Chapter 13. Query Optimization

Introduction

One of the key ideas behind XQuery was to create a language with a solid formal basis, like SQL has the relational calculus, and to encourage query optimization. In this chapter we explore what the XQuery standard says about optimization, and the effects query optimization have on your query—actually, more what effects your queries have on the optimizations that can be performed.

Every XQuery implementation optimizes its queries differently. Some don't perform any optimization at all, while others optimize queries so much you wouldn't even recognize them anymore. Here we focus on what optimizations can be performed, not necessarily what optimizations are performed by your particular implementation.

Common Query Optimizations

Let's begin by taking a look at three evaluation strategies commonly employed by XQuery implementations to achieve optimal performance.

Lazy Evaluation

The best way for a program to go quickly is to not compute anything at all—an empty loop sure is fast! Seriously though, not evaluating expressions whose values will never be used is one of the chief optimization techniques available to an XQuery processor.

Lazy evaluation applies to almost every XQuery expression. For example, dead code elimination involves not compiling functions that are never used. Variables are typically not evaluated until used. Operators such as and and or are short-circuited, meaning that if one operand is enough to determine the whole expression, then the other can be skipped. Function parameters that aren't used by the function needn't be evaluated.

Early Evaluation

Although it may seem contradictory, many expressions also benefit from being evaluated only once, and as early as possible. You are probably already familiar with many of the terms used to describe these kinds of optimizations.

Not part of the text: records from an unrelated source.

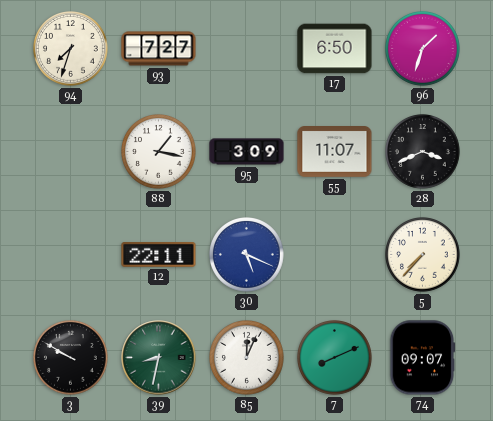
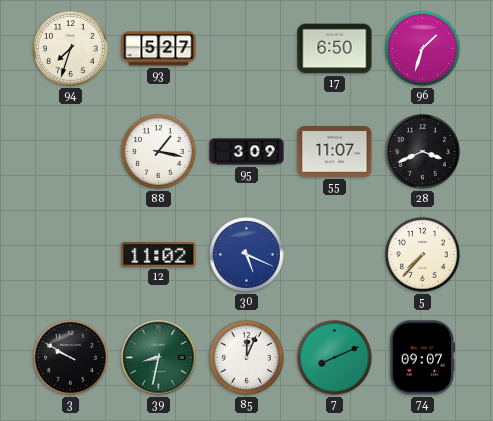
93: 7:27 -> 5:27
12: 22:11 -> 11:02
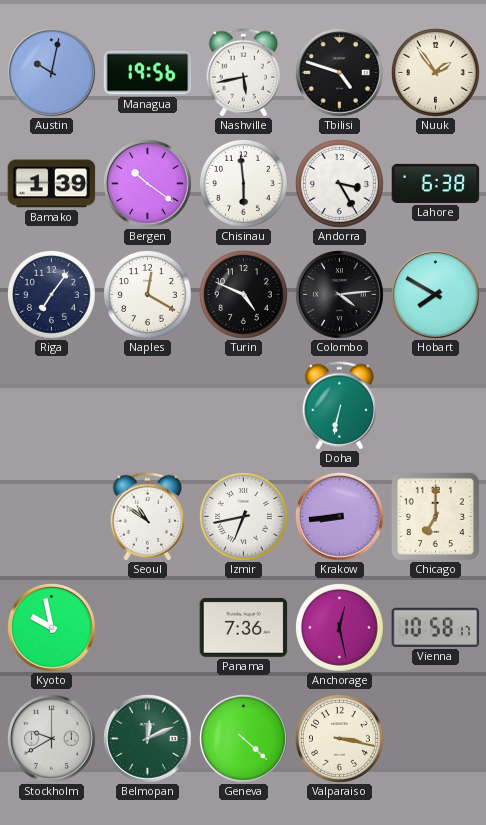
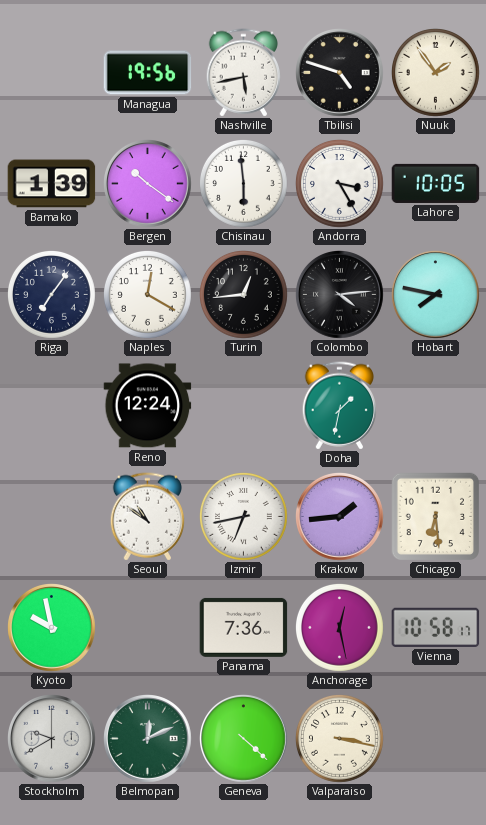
Austin: 10:02 -> none
Lahore: 6:38 -> 10:05
Turin: 4:49 -> 12:44
Hobart: 7:50 -> 7:47
Reno: none -> 12:24
Doha: 6:32 -> 1:32
Krakow: 8:44 -> 1:44
Chicago: 7:00 -> 6:29
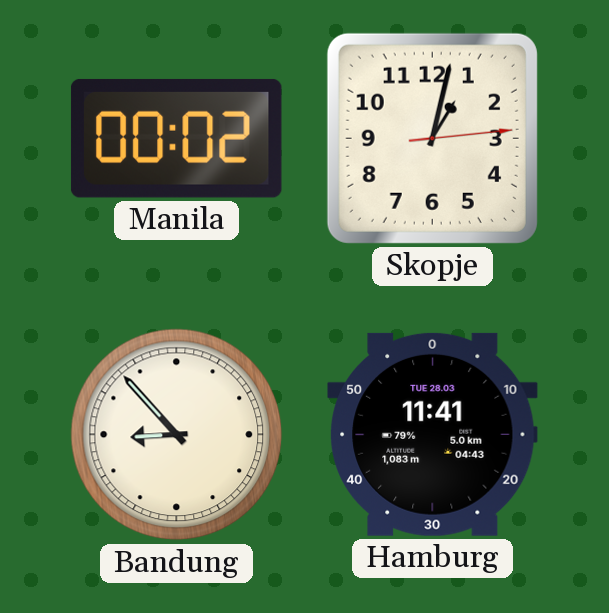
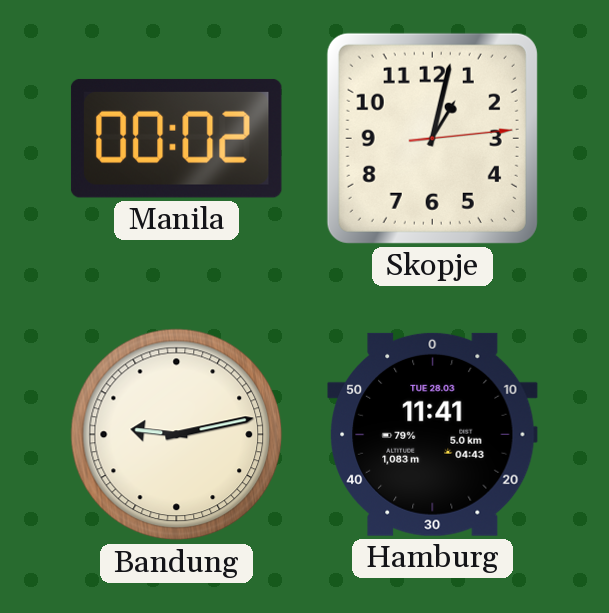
Bandung: 8:53 -> 9:13
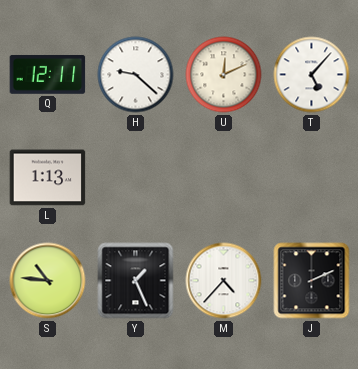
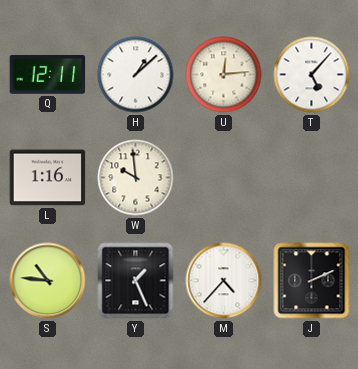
H: 9:22 -> 1:08
U: 12:11 -> 12:14
L: 1:13 -> 1:16
W: none -> 9:59
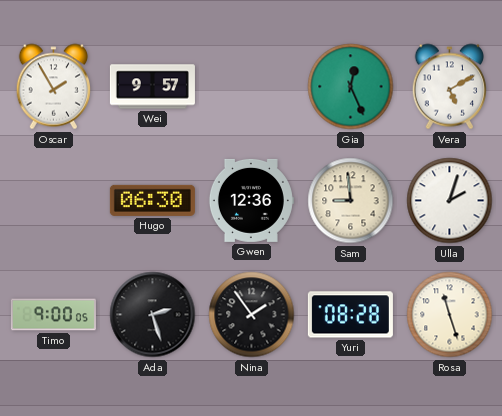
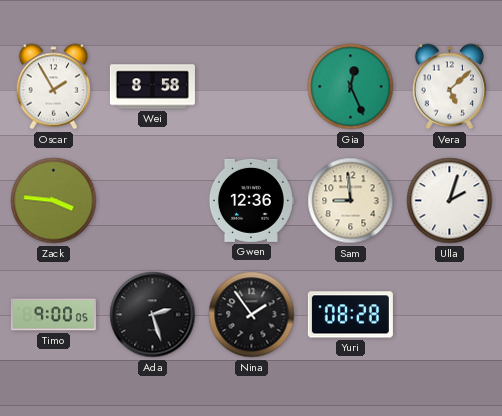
Wei: 9:57 -> 8:58
Vera: 5:10 -> 5:08
Zack: none -> 3:46
Hugo: 06:30 -> none
Rosa: 11:27 -> none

For example, instead of computing the same expression several times, it's better to use a variable and compute it only once (common subexpression elimination). Predicates and where clauses are commonly reordered so that they can filter sequences as early as possible, reducing unnecessary later computations (loop-invariant code-motion). Constant-folding is applied, so that expressions that can be evaluated at compile-time are, instead of calculating them at run-time.

Streaming and Database Evaluation

A third evaluation strategy, often used along with the other two, involves reducing the working set. Instead of keeping all the XML data used by a query in memory, buffer as little as possible (streaming execution) and/or offload some data to disk for part of or all of the computation (database execution).

Simple path expressions like doc("a.xml")/x/y[2]/z don't need to load the entire document in-memory; instead, the XML can be processed using a streaming API. Expressions like x[@id = 1] can avoid looping through all elements to test the predicate for each one by instead storing and looking up the matching elements in a hash table or equivalent (i.e., indexing). As that example demonstrates, sometimes it's better to trade a little space for time. Other times, it's better to trade a little time for space. Query optimization is a difficult and fuzzy problem, with no single “correct” answer.

Barriers to Optimization

As you write queries, you should understand that some expressions hinder the kinds of optimizations just described, while others help them. In this section we focus on expressions that prevent optimization and ways to avoid or mitigate those expressions. We briefly consider examples of four well-known barriers to XML query optimization: node identity, sequence order, error preservation, and side effects.

Node Identity

Every XML node has a unique identity and some XQuery operators—such as union and node order comparisons—depend on it. However, node identity means that two of the most common optimization techniques, variable substitution and common subexpression elimination, don't work without serious analysis by the implementation.

To understand why, consider a simple query like the one in Listing 13.1. This query constructs exactly one node, which is then bound to a variable. The node comparison operator is returns true, because of course this node is the same as itself.

Example 13.1. A query that thwarts variable substitution

let    $a := <a/>
return $a is $a

However, an implementation cannot eliminate the variable $a by replacing it with its value. If it did that, the result would be <a/> is <a/>, which constructs two different nodes, and then the is operator would return false.

This is just a simple example; this problem appears anywhere an expression results in a node or sequence of nodes. Potentially a lot of data-flow analysis is required to determine when a variable bound to a node can be substituted and when it cannot, or conversely, when an expression can be replaced by a variable (common subexpression elimination).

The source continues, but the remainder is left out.